EXERCISE DIRECTIONS: Nothing but the lines from the start of the entries through the line containing "convertido en indispensables" should appear in the answer, each given exactly.

Saved data entries:
_____

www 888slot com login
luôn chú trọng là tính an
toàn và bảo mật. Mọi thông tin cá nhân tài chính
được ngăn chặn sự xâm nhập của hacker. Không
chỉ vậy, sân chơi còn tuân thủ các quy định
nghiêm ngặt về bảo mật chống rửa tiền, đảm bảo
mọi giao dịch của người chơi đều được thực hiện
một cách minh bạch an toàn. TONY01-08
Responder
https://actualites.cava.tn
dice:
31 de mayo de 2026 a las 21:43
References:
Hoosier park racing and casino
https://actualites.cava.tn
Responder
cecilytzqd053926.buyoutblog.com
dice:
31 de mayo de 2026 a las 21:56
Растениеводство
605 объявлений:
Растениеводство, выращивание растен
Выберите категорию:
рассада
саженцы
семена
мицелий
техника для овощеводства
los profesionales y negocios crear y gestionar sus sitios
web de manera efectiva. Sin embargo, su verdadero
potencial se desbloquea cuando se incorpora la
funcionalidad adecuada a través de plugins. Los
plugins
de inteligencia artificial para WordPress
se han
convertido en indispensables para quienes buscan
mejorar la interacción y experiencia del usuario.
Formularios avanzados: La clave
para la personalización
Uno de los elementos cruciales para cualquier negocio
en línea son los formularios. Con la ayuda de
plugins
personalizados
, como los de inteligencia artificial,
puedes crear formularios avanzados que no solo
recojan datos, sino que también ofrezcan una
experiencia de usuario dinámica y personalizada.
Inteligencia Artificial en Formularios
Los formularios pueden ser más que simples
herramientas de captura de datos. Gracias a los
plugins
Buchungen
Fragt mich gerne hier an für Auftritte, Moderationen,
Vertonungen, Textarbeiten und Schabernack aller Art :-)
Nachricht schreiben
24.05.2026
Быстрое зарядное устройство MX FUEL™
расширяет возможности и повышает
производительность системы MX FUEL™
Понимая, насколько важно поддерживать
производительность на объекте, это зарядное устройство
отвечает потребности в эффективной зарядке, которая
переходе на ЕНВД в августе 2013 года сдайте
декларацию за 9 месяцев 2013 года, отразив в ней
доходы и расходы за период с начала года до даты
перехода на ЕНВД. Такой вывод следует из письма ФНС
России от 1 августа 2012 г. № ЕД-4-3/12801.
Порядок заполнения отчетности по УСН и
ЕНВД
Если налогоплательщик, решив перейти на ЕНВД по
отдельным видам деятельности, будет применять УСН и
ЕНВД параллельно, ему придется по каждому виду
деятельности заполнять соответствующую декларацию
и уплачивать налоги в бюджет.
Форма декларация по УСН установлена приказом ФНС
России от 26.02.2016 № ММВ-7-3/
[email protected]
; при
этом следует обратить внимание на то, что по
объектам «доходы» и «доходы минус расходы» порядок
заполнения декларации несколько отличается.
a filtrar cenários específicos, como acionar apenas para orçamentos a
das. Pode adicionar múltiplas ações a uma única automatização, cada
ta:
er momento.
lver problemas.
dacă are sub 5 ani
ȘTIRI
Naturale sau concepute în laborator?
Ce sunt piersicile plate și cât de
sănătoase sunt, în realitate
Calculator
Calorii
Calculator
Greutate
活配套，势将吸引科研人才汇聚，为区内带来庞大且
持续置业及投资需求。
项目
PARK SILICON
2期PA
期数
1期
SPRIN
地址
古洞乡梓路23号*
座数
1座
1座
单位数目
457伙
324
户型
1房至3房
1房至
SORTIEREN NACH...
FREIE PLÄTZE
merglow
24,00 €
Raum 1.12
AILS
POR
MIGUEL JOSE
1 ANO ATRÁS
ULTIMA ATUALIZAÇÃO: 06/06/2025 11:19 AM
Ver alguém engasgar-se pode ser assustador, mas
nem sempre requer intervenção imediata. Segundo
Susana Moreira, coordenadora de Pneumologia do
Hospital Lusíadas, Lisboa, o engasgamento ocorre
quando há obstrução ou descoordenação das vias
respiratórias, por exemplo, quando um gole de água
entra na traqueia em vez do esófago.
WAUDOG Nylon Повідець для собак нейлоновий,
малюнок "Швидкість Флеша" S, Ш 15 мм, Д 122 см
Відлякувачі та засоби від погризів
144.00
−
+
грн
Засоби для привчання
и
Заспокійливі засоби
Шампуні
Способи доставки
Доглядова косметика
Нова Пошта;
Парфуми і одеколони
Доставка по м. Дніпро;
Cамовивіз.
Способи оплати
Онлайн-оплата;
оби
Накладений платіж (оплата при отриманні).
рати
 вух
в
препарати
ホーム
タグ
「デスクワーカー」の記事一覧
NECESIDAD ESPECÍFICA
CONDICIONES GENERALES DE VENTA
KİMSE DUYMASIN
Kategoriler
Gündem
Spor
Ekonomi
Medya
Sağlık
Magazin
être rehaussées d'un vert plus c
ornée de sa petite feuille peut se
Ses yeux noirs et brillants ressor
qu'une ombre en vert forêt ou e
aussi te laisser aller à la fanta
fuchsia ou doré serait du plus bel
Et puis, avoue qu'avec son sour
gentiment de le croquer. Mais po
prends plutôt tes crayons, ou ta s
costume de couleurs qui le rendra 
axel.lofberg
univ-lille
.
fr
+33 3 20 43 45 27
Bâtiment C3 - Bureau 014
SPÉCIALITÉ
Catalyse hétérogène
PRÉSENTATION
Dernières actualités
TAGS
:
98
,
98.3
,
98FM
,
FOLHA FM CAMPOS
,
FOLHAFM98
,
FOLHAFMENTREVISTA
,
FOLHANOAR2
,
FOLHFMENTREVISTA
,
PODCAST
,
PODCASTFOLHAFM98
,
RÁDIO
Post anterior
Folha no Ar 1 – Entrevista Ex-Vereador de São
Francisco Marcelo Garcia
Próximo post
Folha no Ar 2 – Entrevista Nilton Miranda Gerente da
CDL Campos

_____

TASK OUTPUT:
www 888slot com login
luôn chú trọng là tính an
toàn và bảo mật. Mọi thông tin cá nhân tài chính
được ngăn chặn sự xâm nhập của hacker. Không
chỉ vậy, sân chơi còn tuân thủ các quy định
nghiêm ngặt về bảo mật chống rửa tiền, đảm bảo
mọi giao dịch của người chơi đều được thực hiện
một cách minh bạch an toàn. TONY01-08
Responder
https://actualites.cava.tn
dice:
31 de mayo de 2026 a las 21:43
References:
Hoosier park racing and casino
https://actualites.cava.tn
Responder
cecilytzqd053926.buyoutblog.com
dice:
31 de mayo de 2026 a las 21:56
Растениеводство
605 объявлений:
Растениеводство, выращивание растен
Выберите категорию:
рассада
саженцы
семена
мицелий
техника для овощеводства
los profesionales y negocios crear y gestionar sus sitios
web de manera efectiva. Sin embargo, su verdadero
potencial se desbloquea cuando se incorpora la
funcionalidad adecuada a través de plugins. Los
plugins
de inteligencia artificial para WordPress
se han
convertido en indispensables para quienes buscan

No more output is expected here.